Which leaves me with a lot of practical questions knowing that there will, ostensibly, be a light at the end of this fire-filled apocalypse for some of our characters—light enough to make it to another season. Here goes:
Won’t living underground lead to widespread vitamin D deficiency?
The Second Dawn’s bunker looks pretty fancy, and it also seems pretty big if 1,200 people can fit inside. But with only 100 members of Skaikru in possession of the know-how to run the life-sustaining equipment day-to-day, it seems like we’re setting ourselves up for a pretty uneven power dynamic underground. For all my questions leading into the finale, and likely remaining during the show’s hiatus until Season 5 kicks off, I’m going to just keep repeating Rothenberg’s words like a mantra, and run with it. It’s not a huge jump then to assume that at some point the Grounders will need to catch up on their tech skills. This is a story arc I’d love to see explored in detail in Season 5, as the now-combined clans experience the growing pains needed to live together peacefully and efficiently.
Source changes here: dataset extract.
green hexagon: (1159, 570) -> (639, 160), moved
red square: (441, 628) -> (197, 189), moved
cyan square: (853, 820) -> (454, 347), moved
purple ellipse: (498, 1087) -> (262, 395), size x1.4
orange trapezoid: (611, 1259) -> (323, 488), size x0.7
However, this doesn’t answer how the Second Dawn’s bunker has been outfitted to address one of the most pressing problems that Mount Weather residents faced: Vitamin D deficiency. Remember how everyone looked a few too shades unhealthy? I highly doubt that the bunker has a sunroof.
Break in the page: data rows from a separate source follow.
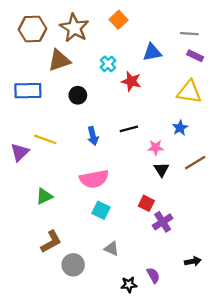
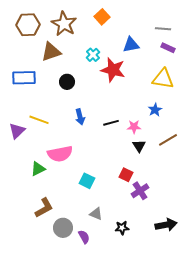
red star: (131, 81) -> (113, 70), size x1.4
black line: (129, 129) -> (111, 123), moved
pink semicircle: (94, 179) -> (60, 154), moved
black arrow: (193, 261) -> (166, 225), size x1.5
purple semicircle: (153, 275) -> (84, 237), moved
black star: (129, 285) -> (122, 228), moved

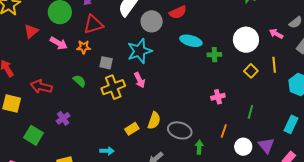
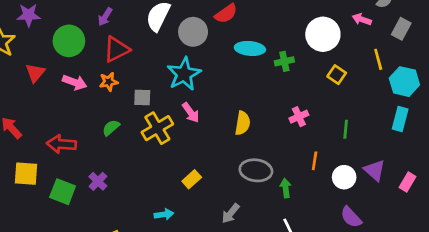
yellow line: (274, 65) -> (378, 59), moved
green semicircle: (79, 81) -> (111, 128), turned -72
yellow semicircle: (154, 121) -> (243, 123), moved
cyan rectangle: (291, 124) -> (400, 119), moved
green square: (34, 135) -> (63, 192), moved

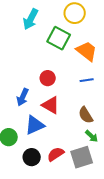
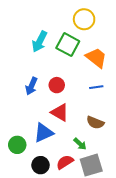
cyan arrow: (31, 19) -> (40, 42), moved
blue arrow: (23, 97) -> (31, 86), moved
brown semicircle: (86, 115) -> (95, 123), turned -36
green arrow: (92, 136) -> (80, 144), moved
I thought the Ark was broken.
I have total faith that Raven will be able to get that rocket off the ground, but past that I’m a nervous wreck for our space-bound crew. It wasn’t too long ago that we watched Raven struggle to ready just one spacesuit for herself, so are we to assume that the rocket comes equipped with seven back-up suits she just didn’t know about? And assuming they all survive the launch, make it into orbit and dock with the remaining Ark station, how long can they really wing it in space? The whole reason Skaikru ended up on the surface was because the Ark’s life support system had gone down—if all of Skaikru couldn’t fix it then, who’s to say that our ragtag crew of delinquents will be able to fix it now?
I’d be more interested in seeing how the dynamics of this small group work in space, than I would be to see them struggle again with making the Ark livable. Most of Season 4 has been spent completing a full circle to connect back to plot lines and themes in Season 1, of which includes the Ark’s failure.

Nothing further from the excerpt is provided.